Brief =
Scan the entries that follow and give only the number of lines containing "Slokas".

◇ ◇ ◇ ◇ ◇ ◇ ◇

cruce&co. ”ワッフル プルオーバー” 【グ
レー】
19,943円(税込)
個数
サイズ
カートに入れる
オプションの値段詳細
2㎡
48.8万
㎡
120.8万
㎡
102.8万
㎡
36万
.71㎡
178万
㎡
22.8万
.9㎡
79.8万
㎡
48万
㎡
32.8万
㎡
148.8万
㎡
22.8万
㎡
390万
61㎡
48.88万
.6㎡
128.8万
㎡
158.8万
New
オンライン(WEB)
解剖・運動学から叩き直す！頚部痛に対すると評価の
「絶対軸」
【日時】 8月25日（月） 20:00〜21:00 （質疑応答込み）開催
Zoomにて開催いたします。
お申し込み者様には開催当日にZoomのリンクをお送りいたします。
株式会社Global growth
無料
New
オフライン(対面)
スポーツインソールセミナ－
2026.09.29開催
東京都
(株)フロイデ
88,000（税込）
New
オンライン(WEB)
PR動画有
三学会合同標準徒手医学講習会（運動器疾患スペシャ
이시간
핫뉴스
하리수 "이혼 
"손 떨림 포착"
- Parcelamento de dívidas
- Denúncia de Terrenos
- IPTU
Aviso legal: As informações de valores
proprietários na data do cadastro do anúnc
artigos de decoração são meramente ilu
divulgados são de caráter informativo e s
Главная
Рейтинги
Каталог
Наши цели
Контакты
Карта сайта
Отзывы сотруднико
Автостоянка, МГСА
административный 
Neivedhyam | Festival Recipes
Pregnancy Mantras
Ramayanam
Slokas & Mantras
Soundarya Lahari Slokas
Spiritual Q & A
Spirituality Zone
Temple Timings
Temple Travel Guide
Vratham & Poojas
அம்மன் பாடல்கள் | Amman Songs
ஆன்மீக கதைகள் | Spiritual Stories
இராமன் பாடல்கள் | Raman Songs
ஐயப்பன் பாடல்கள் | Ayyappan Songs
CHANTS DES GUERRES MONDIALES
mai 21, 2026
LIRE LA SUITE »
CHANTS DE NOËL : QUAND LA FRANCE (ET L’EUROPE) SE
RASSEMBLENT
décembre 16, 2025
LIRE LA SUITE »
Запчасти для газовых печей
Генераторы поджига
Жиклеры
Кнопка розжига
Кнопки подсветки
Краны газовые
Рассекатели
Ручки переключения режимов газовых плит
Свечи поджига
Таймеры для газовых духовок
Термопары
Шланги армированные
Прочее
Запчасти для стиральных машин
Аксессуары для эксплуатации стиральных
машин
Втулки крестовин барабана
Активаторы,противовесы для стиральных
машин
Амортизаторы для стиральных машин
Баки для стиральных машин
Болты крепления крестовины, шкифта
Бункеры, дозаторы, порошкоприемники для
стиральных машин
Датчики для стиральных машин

◇ ◇ ◇ ◇ ◇ ◇ ◇

Result =
2